More than 2 million veterans have served in Iraq and Afghanistan over the last decade and a half. Hickey said 52 percent of Veteran Affairs employees are veterans.
"I am honored to give a voice to 22 million veterans today," she said. "Now, 4.8 million are receiving compensation for their injuries and illnesses. Currently 50,000 veterans are homeless. Four to five years ago the number was at 150,000, but we've been able to get that number down. No one who has worn a uniform like yours should be worrying about where they're going to sleep each night. We're committed to driving that down."
Hickey presented the audience with more veteran statistics and stories on feeling uncomfortable at a high level in her career.
"The uncomfortable never goes away," she said. "In scenarios where you're really uncomfortable, I would advise you to talk it through with someone you trust, pray it through, or run it through - just don't 'addiction' it through. Do what you've got to do to stay in the fight. Especially if you know you're doing something right."
Air Force Academy Superintendent Lt. Gen. Michelle D. Johnson thanked over 100 cadets and the 60 faculty and staff who were dedicated to running NCLS smoothly despite snowstorms.

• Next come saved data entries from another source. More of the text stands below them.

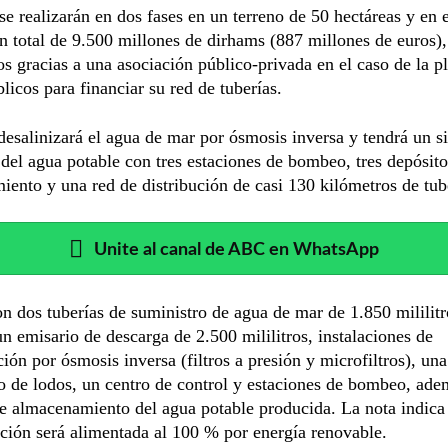
se realizarán en dos fases en un terreno de 50 hectáreas y en e
un total de 9.500 millones de dirhams (887 millones de euros),
s gracias a una asociación público-privada en el caso de la p
licos para financiar su red de tuberías.
desalinizará el agua de mar por ósmosis inversa y tendrá un s
 del agua potable con tres estaciones de bombeo, tres depósito
ento y una red de distribución de casi 130 kilómetros de tub
Unite al canal de ABC en WhatsApp
n dos tuberías de suministro de agua de mar de 1.850 mililitr
un emisario de descarga de 2.500 mililitros, instalaciones de
ción por ósmosis inversa (filtros a presión y microfiltros), un
o de lodos, un centro de control y estaciones de bombeo, ade
e almacenamiento del agua potable producida. La nota indica
ación será alimentada al 100 % por energía renovable.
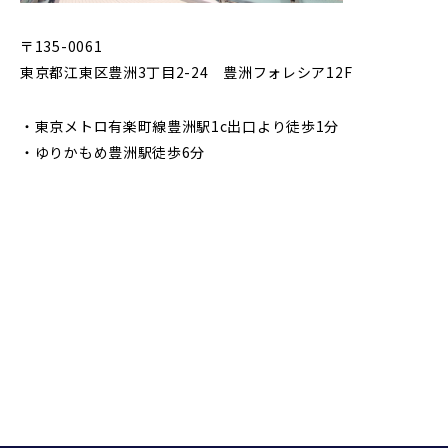
〒135-0061
東京都江東区豊洲3丁目2-24 豊洲フォレシア12F
・東京メトロ有楽町線豊洲駅1c出口より徒歩1分
・ゆりかもめ豊洲駅徒歩6分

"I hope you felt the passion, dedication and moral courage Secretary Hickey showed," she said. "We're honored to have so many distinguished scholars and thinkers among our speakers who joined the conversation on character and leadership development. I want to thank cadets and other participants for encouraging this conversation by asking thoughtful questions. We're richer for all of your contributions and we must keep the conversation going."